[[ Source material open ]]
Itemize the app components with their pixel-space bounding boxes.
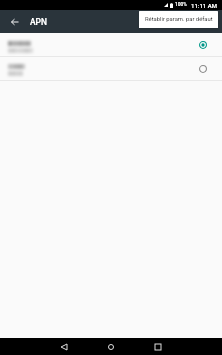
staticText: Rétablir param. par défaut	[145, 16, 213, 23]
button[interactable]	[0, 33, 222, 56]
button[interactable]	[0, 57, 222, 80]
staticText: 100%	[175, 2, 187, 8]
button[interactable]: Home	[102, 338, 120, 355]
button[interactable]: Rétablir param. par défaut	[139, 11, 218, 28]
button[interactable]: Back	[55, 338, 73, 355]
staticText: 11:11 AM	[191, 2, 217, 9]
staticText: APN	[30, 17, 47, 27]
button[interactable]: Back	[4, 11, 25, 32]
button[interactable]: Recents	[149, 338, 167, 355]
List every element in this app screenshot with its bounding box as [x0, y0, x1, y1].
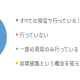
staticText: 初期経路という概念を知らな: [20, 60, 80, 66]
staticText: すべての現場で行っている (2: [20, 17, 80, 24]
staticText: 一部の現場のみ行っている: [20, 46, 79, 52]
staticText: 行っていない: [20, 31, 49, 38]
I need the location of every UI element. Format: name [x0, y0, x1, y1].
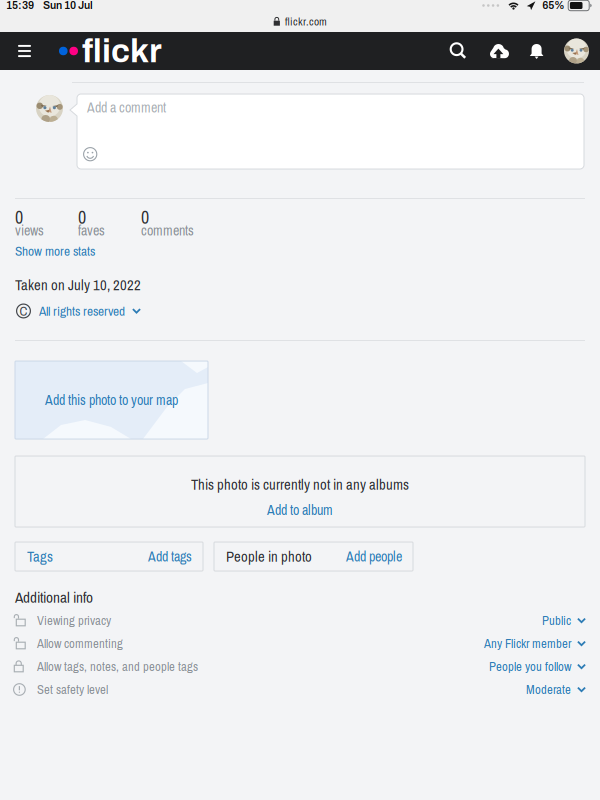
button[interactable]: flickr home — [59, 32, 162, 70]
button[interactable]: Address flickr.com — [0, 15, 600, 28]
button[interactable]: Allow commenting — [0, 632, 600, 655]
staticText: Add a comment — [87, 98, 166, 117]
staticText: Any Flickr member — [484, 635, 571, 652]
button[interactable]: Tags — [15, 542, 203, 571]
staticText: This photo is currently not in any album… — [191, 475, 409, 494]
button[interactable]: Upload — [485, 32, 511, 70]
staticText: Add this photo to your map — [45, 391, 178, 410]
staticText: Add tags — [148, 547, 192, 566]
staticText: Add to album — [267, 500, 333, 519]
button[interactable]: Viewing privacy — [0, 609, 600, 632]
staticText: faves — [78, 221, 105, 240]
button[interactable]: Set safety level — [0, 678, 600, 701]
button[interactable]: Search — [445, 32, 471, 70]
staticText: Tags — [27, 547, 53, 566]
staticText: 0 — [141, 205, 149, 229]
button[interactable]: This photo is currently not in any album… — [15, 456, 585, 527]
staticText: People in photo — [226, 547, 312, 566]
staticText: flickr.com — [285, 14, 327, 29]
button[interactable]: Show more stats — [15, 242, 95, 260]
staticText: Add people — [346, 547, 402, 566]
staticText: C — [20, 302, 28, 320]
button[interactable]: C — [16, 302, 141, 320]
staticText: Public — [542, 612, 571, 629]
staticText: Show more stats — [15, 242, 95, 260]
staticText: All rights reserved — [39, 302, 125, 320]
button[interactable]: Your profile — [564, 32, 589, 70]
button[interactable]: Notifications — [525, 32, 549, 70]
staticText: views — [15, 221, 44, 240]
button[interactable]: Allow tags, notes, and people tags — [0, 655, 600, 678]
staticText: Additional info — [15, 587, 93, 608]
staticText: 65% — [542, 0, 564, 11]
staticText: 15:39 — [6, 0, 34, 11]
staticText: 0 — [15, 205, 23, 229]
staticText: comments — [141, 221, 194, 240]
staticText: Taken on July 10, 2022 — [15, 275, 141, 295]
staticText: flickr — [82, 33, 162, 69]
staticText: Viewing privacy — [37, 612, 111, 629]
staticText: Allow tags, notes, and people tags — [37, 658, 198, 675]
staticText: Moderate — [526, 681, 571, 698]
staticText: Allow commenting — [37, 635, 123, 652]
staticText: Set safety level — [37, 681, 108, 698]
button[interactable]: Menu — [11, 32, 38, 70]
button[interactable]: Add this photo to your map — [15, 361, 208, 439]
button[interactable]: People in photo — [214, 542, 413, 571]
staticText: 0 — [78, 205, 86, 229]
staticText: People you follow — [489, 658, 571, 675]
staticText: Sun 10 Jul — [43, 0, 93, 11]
[[ Source material closed ]]
[[ Source material open ]]
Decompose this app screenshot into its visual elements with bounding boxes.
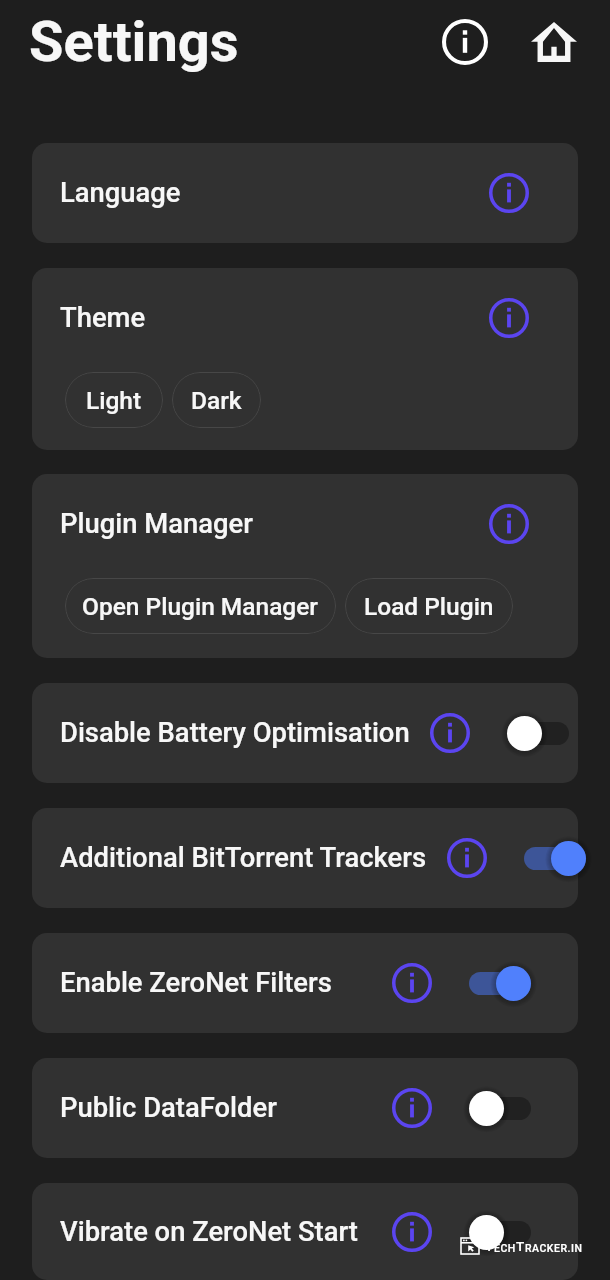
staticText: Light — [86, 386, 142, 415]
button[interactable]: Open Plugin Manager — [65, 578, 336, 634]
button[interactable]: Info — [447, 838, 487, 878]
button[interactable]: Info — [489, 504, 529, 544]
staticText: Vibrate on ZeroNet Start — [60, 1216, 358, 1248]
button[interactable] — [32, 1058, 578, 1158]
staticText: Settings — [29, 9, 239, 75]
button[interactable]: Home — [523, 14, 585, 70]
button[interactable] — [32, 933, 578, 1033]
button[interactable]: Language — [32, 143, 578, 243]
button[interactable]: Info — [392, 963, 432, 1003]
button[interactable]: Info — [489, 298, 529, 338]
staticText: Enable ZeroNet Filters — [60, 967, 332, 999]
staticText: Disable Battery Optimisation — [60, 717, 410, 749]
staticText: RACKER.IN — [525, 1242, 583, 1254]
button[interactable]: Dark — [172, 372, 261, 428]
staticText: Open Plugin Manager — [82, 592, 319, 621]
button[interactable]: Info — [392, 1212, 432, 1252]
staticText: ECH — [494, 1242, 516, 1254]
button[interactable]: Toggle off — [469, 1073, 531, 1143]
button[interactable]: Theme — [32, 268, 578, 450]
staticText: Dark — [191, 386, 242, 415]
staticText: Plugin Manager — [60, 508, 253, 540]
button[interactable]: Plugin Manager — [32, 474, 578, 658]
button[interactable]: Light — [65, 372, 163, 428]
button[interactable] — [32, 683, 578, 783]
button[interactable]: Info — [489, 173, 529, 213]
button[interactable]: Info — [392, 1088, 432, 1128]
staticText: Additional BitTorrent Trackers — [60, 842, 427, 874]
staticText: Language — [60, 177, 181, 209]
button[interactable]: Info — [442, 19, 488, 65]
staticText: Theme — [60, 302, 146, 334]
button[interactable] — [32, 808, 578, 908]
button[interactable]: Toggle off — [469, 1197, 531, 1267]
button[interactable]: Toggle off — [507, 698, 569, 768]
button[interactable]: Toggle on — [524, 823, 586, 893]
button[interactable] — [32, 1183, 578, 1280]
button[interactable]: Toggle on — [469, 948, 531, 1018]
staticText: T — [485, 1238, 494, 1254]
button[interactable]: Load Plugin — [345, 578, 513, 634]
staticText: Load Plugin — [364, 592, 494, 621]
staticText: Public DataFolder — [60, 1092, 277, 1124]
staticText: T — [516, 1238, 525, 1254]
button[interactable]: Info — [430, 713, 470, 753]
[[ Source material closed ]]
[[ Source material open ]]
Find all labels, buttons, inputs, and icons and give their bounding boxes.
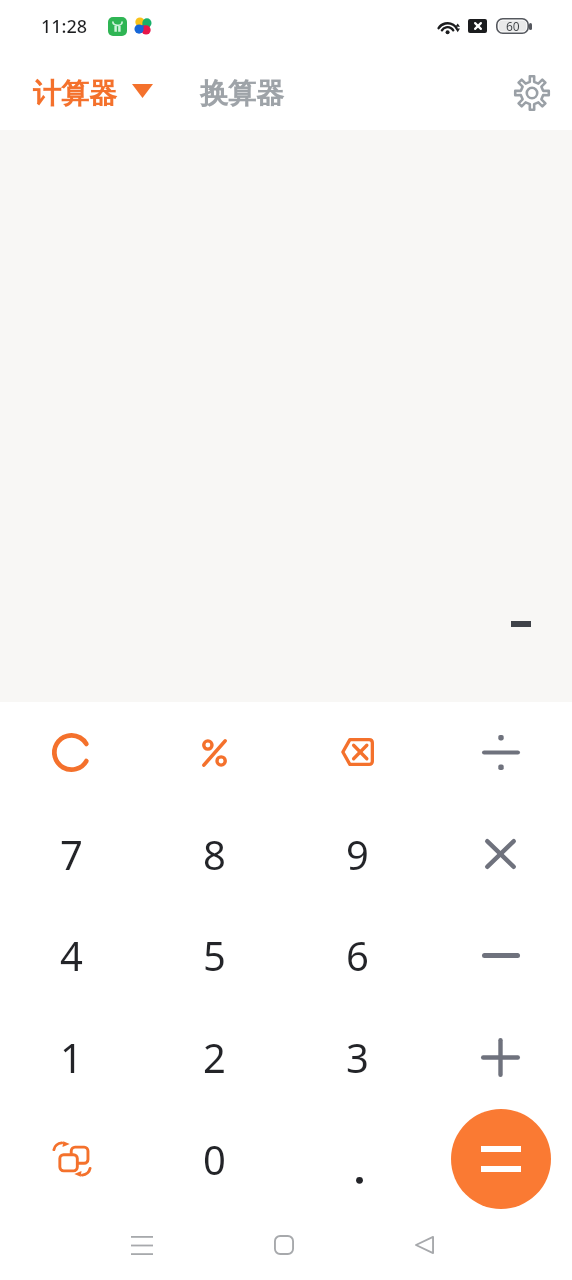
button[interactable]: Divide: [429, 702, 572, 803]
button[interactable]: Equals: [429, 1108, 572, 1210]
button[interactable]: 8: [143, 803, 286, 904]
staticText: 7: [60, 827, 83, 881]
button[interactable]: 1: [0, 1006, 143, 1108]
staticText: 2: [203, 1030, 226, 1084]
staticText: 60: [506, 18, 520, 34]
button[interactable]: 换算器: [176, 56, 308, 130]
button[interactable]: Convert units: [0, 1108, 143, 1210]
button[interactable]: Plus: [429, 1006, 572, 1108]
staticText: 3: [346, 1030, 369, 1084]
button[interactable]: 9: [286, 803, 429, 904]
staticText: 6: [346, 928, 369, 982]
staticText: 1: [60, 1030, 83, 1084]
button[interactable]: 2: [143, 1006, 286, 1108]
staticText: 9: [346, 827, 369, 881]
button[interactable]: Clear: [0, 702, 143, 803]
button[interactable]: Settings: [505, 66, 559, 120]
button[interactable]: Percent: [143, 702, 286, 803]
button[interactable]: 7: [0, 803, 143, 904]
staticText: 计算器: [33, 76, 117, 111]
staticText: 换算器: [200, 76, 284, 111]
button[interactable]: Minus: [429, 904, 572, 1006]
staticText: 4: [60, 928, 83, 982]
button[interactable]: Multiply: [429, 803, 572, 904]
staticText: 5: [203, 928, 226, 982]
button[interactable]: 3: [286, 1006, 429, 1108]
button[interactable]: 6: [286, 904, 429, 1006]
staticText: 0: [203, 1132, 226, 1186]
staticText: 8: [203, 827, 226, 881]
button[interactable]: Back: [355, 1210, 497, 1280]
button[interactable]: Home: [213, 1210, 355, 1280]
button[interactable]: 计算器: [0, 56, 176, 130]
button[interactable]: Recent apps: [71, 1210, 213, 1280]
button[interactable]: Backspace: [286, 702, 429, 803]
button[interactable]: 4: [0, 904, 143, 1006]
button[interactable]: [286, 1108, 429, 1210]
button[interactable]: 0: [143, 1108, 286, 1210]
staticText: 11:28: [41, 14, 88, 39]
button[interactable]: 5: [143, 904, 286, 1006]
[[ Source material closed ]]
> [Exercise objective] Each line above that has "Theme" adds one to the count; say the final count with no other text.

> [Answer to this task] 2